### 📁 Step 1: Creating Schemas to Organize Your Data

In any professional data architecture — especially when using **Delta Live Tables (DLT)** — it’s critical to separate raw ingested data from modeled data for **clarity, governance, and scalability**.  
This is where **schemas** come in. Think of them as folders that help you structure your data warehouse layers.

---

#### 🗂️ Why We Create Separate Schemas:

| 🔸 Schema        | 📌 Purpose |
|------------------|------------|
| `raw_schema`    | Stores **raw data** (aka. *staging/potato layer*) |
| `lake_schema`    | Stores **cleaned data** (aka. *cleaned/bronze layer with metadata columns*) |
| `hub_schema`     | Stores **modeled and enriched data** (aka. *silverstar schema*, dimensions, facts) |

✅ This separation makes it easier to:
- Apply different data quality expectations 🧪  
- Track lineage 🔄  
- Manage permissions 🔐  
- Keep your modeling layer clean and focused 🎯  

---

### 🛠️ SQL Commands to Create the Schemas:

after running following script check you unity catalog and you should see 3 new empty schemas


In [0]:
create SCHEMA if not exists hub_schema;
create schema if not exists lake_schema;
create schema if not exists raw_schema;

###  🛠️ Step 2: Ingest data from Github
This exercise works with ingested data from Github ( fixtures )
Following code will ingest data in its raw form to raw layer. 

In [0]:
%python
import pandas as pd

table_list = ["customer", "product", "sales"]

for table in table_list:
    url = f"https://raw.githubusercontent.com/VladisKliman/Databricks_Developer_Training/main/fixtures/{table}.csv"
    pdf = pd.read_csv(url)
    df = spark.createDataFrame(pdf)
    df.write.format("delta").mode("overwrite").saveAsTable(f"raw_schema.raw_{table}")

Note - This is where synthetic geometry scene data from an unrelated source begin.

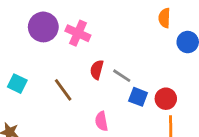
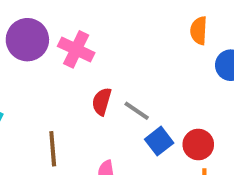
brown line: (63, 90) -> (53, 149), moved, turned 30
blue square: (138, 97) -> (159, 141), turned 30

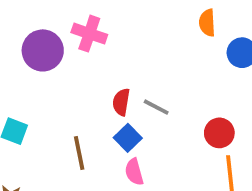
pink cross: (76, 49) -> (89, 34), moved
blue square: (159, 141) -> (128, 138), moved

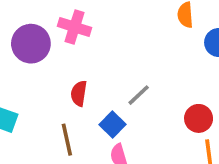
red semicircle: (121, 102) -> (79, 93), moved
gray line: (156, 107) -> (139, 95), turned -70

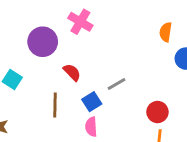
purple circle: (31, 44) -> (43, 42), moved
red semicircle: (79, 93) -> (72, 72), turned 114

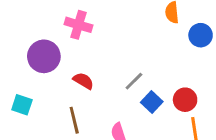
blue square: (92, 102) -> (152, 102), moved

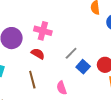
pink cross: (78, 25) -> (43, 31), moved

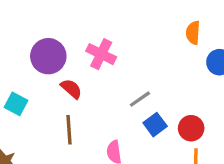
red semicircle: (38, 54) -> (71, 89), moved

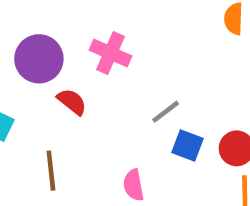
blue square: (155, 125) -> (188, 146), turned -30
brown line: (69, 130) -> (51, 171), moved

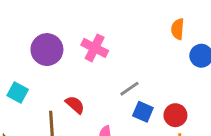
red semicircle: (72, 102) -> (75, 105), moved

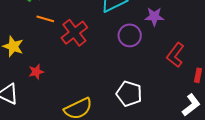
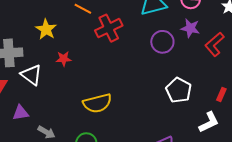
red L-shape: (175, 55) -> (215, 44), moved
white pentagon: (129, 94) -> (179, 90), moved

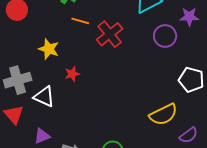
yellow semicircle: (97, 103) -> (163, 114), moved

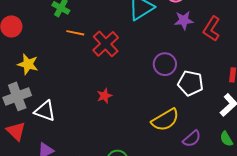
purple circle: (165, 36) -> (165, 64), moved
yellow star: (49, 49) -> (28, 64), moved
red star: (72, 74) -> (104, 96), moved

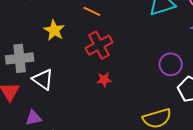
red cross: (106, 44) -> (99, 45), moved
yellow star: (28, 64) -> (54, 30), moved

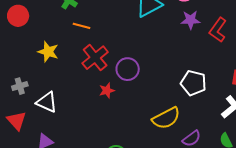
gray cross: (20, 58) -> (20, 86), size x0.6
purple circle: (171, 64) -> (128, 69), moved

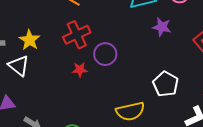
purple star: (191, 20) -> (162, 27), moved
yellow star: (48, 52) -> (29, 40), moved

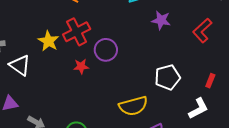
yellow star: (29, 40) -> (48, 41), moved
white pentagon: (166, 84) -> (167, 77), turned 30

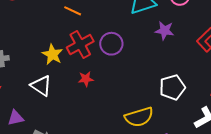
purple circle: (106, 50) -> (111, 44), moved
white triangle: (20, 65) -> (41, 86), moved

    spark.sql(f"ALTER TABLE raw_schema.raw_{table} SET TBLPROPERTIES (delta.enableChangeDataFeed = true)")


### ▶️ Step 3: Building the Star Schema

Now that we have defined our data model using Delta Live Tables (DLT), let’s walk through what we will build in the next steps and clarify the design:

---

### 🧩 DLT Table Structure

We defined the following DLT tables:

#### 🔹 Lake Layer (Staging):
- `lake_schema.customers`
- `lake_schema.products`
- `lake_schema.sales`

#### 🌟 Hub Layer (Modeled):
- `hub_schema.dim_customers` — Customer dimension with a **Primary Key**.
- `hub_schema.dim_products` — Product dimension with a **Primary Key**.
- `hub_schema.fact_sales_star` — Fact table with denormalized dimension data and a **row_key as Primary Key**.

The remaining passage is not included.